Problem requirements: Copy, without a single change, each line from the one that holds "Segment every instance" to the bottom of the entries below, and drop any pictures.

[Collected data entries]
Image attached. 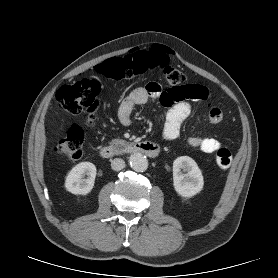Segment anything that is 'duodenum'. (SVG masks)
Instances as JSON below:
<instances>
[{
    "instance_id": "obj_1",
    "label": "duodenum",
    "mask_w": 278,
    "mask_h": 278,
    "mask_svg": "<svg viewBox=\"0 0 278 278\" xmlns=\"http://www.w3.org/2000/svg\"><path fill=\"white\" fill-rule=\"evenodd\" d=\"M99 153L103 158H112L122 154H143L155 158L160 153V147L153 142H135L121 147L103 146Z\"/></svg>"
}]
</instances>
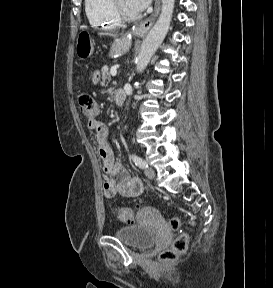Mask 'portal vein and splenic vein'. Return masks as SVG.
<instances>
[{
  "label": "portal vein and splenic vein",
  "instance_id": "18ae733b",
  "mask_svg": "<svg viewBox=\"0 0 273 288\" xmlns=\"http://www.w3.org/2000/svg\"><path fill=\"white\" fill-rule=\"evenodd\" d=\"M117 68H119V65H115V66H113V67L111 68L110 73H111L112 76H116V74H117Z\"/></svg>",
  "mask_w": 273,
  "mask_h": 288
}]
</instances>
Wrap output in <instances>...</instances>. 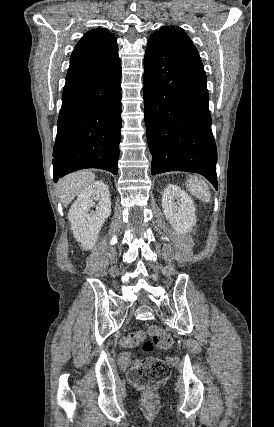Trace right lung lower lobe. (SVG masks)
<instances>
[{"instance_id":"98d812e1","label":"right lung lower lobe","mask_w":274,"mask_h":427,"mask_svg":"<svg viewBox=\"0 0 274 427\" xmlns=\"http://www.w3.org/2000/svg\"><path fill=\"white\" fill-rule=\"evenodd\" d=\"M120 64L65 84L53 150L54 182L83 168L117 174L122 122Z\"/></svg>"}]
</instances>
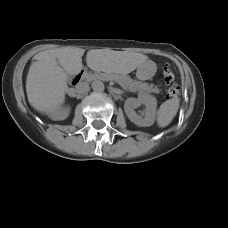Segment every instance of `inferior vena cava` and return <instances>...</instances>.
I'll list each match as a JSON object with an SVG mask.
<instances>
[{
	"label": "inferior vena cava",
	"instance_id": "inferior-vena-cava-1",
	"mask_svg": "<svg viewBox=\"0 0 228 228\" xmlns=\"http://www.w3.org/2000/svg\"><path fill=\"white\" fill-rule=\"evenodd\" d=\"M90 90V87L88 84L86 83H79L78 85H76V87L72 90V96L76 97V98H81L83 97L85 94H87Z\"/></svg>",
	"mask_w": 228,
	"mask_h": 228
}]
</instances>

Answer space:
Segment every instance of `inferior vena cava` and return <instances>...</instances>.
I'll list each match as a JSON object with an SVG mask.
<instances>
[{
	"label": "inferior vena cava",
	"instance_id": "inferior-vena-cava-1",
	"mask_svg": "<svg viewBox=\"0 0 228 228\" xmlns=\"http://www.w3.org/2000/svg\"><path fill=\"white\" fill-rule=\"evenodd\" d=\"M90 90V87L88 84L86 83H79L78 85H76V87L72 90V96L76 97V98H81L83 97L85 94H87Z\"/></svg>",
	"mask_w": 228,
	"mask_h": 228
}]
</instances>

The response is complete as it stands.